Indeed so - so even given ideal conditions - with no constraints on space - which allows the development a comprehensive, signed, well surfaced network there is no effect whatsoever on cycling levels.
There were constraints on space because MK was a finite area of north Buckinghamshire designated for London overspill, constrained east and west by county boundaries, north by the M1 and south by politics. This led to the original redways being botched by compromises including giving priority to all-user roads and even houses over cycling, leading to mistakes like squeezing the grade separation through underpasses on tight corners - with the anti-social behaviour and fear of crime that eventually led to underpasses in other towns being filled in!
The original redways were woven in among grid, link and residential roads, giving way to all of them. What happened to the original redways was similar to what would happen if you tried to build a road network formed of only C and U roads. When the equivalents of B roads were added in the form of the 1990s grid redways, they either reused the bad underpasses (sometimes with remedial work to open them up) or more often, they crossed grid and estate link roads on the level.
I don't remember any A-road-equivalent redways in MK. Other than the lorry/people split in the city centre, I suspect there's no best practice showcase stuff in that city. There are elements of best practice, but more than an argument for constraining motoring, MK is really a great example of how shoddy compromises at junctions and so on can completely undermine a cycleway even if the bits in between are very good... so when a cycleway is built, it needs to be done properly throughout, else I'll join the anti-every-path crowd in saying it's worse than the road.
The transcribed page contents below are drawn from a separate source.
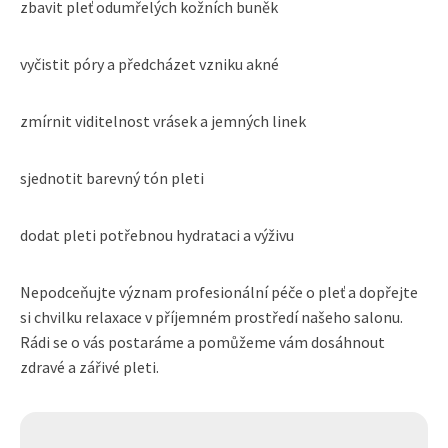
zbavit pleť odumřelých kožních buněk
vyčistit póry a předcházet vzniku akné
zmírnit viditelnost vrásek a jemných linek
sjednotit barevný tón pleti
dodat pleti potřebnou hydrataci a výživu
Nepodceňujte význam profesionální péče o pleť a dopřejte
si chvilku relaxace v příjemném prostředí našeho salonu.
Rádi se o vás postaráme a pomůžeme vám dosáhnout
zdravé a zářivé pleti.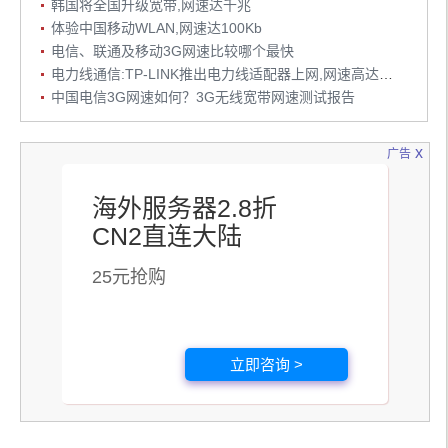
韩国将全国升级宽带,网速达千兆
体验中国移动WLAN,网速达100Kb
电信、联通及移动3G网速比较哪个最快
电力线通信:TP-LINK推出电力线适配器上网,网速高达200Mbps
中国电信3G网速如何？3G无线宽带网速测试报告
x
广告
海外服务器2.8折
CN2直连大陆
25元抢购
立即咨询 >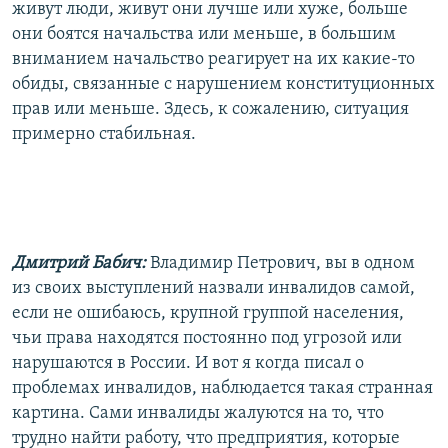
живут люди, живут они лучше или хуже, больше
они боятся начальства или меньше, в большим
вниманием начальство реагирует на их какие-то
обиды, связанные с нарушением конституционных
прав или меньше. Здесь, к сожалению, ситуация
примерно стабильная.
Дмитрий Бабич:
Владимир Петрович, вы в одном
из своих выступлений назвали инвалидов самой,
если не ошибаюсь, крупной группой населения,
чьи права находятся постоянно под угрозой или
нарушаются в России. И вот я когда писал о
проблемах инвалидов, наблюдается такая странная
картина. Сами инвалиды жалуются на то, что
трудно найти работу, что предприятия, которые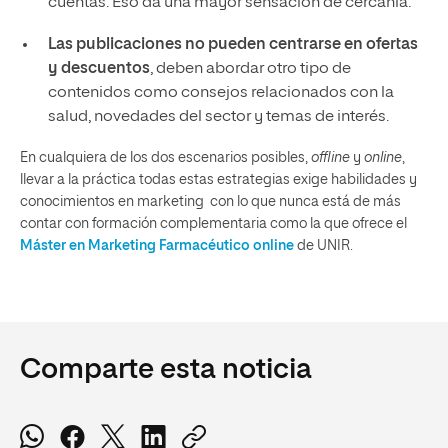
cuentas. Eso da una mayor sensación de cercanía.
Las publicaciones no pueden centrarse en ofertas
y descuentos
, deben abordar otro tipo de
contenidos como consejos relacionados con la
salud, novedades del sector y temas de interés.
En cualquiera de los dos escenarios posibles,
offline
y
online
,
llevar a la práctica todas estas estrategias exige habilidades y
conocimientos en marketing con lo que nunca está de más
contar con formación complementaria como la que ofrece el
Máster en Marketing Farmacéutico online
de UNIR.
Comparte esta noticia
The London CS designers seem to acknowledge that junctions need provision, even if I don't think they've got them all right, but it's extremely unlikely that the new London CS routes will be as bad as MK. I know some people who have never lived in MK love to demonise it, but please be realistic. Personally, I sometimes wonder if designers and builders should be required to ride new cycle paths on a bike with impact-triggered explosives mounted around it so if they fall, clip a pole or barrier, or simply hit a lumpy section too hard, then, well, they won't make that mistake again!